東北で活躍する「右腕」たち

復興に向けて東北では地域が主体となった様々なアクションが起きている。ただ、中核として動く担い手が不足しているのも事実。そんな現場で活躍しているのが、全国から集まった「右腕」たちだ。

優れた若手人材を発掘
被災地の事業の担い手に

1993年から起業家支援に取り組んでいるNPO法人ETIC.(エティック)は、東日本大震災発生直後の2011年3月14日に「震災復興リーダー支援プロジェクト」をスタートした。
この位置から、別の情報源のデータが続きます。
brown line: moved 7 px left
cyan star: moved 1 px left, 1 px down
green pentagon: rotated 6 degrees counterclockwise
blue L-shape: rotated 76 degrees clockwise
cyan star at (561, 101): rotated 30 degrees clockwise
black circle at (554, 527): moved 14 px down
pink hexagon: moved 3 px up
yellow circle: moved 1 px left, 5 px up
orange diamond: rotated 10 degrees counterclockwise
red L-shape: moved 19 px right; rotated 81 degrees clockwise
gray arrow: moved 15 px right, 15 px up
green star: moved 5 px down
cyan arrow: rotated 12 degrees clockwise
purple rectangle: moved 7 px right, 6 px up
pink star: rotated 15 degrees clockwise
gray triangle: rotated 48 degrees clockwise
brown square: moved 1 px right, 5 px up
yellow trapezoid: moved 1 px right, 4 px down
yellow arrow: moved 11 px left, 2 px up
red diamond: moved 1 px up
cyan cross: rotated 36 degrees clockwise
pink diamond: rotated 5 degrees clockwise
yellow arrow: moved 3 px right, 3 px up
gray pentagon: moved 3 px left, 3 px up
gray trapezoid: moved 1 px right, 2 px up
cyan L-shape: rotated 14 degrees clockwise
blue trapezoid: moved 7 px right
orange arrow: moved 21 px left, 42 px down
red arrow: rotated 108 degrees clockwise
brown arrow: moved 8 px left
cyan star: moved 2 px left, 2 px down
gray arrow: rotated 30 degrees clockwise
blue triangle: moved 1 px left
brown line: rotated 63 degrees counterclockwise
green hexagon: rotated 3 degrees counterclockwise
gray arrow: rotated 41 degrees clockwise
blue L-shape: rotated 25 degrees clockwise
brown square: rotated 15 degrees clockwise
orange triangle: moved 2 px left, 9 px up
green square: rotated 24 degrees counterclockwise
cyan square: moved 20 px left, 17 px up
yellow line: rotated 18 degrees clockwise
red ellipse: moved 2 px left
プロジェクト始動のきっかけについて、山内幸治理事は次のように話す。

「避難所で支援活動を行っている中で一つの気づきがありました。避難所では自然とリーダーとなる人が出てくる。しかし、外からの支援も、中からニーズもリーダー1人に集中するのでその人がパンクしてしまう。このリーダーを支える仕組みが必要ではないかと感じてスタートしたのがこのプロジェクトです」。

雄勝sweettrear311で活躍する右腕
(撮影:和田剛)

柱となるのは「右腕派遣プログラム」。有能なリーダーのもとには復興に向けた様々な案件やアイデアが続々と寄せられるが、元々若者が少ない土地であったため、それを下支えする「右腕」となる人材が圧倒的に不足していた。そこで数日のボランティアではなく、3カ月以上の中長期的に活動できる20〜40代の人材を募り、現地リーダーとマッチング。あわせて、右腕となる人材への活動支援金の支給や研修、事後フォローなども行い、地域イノベーターとして育成する。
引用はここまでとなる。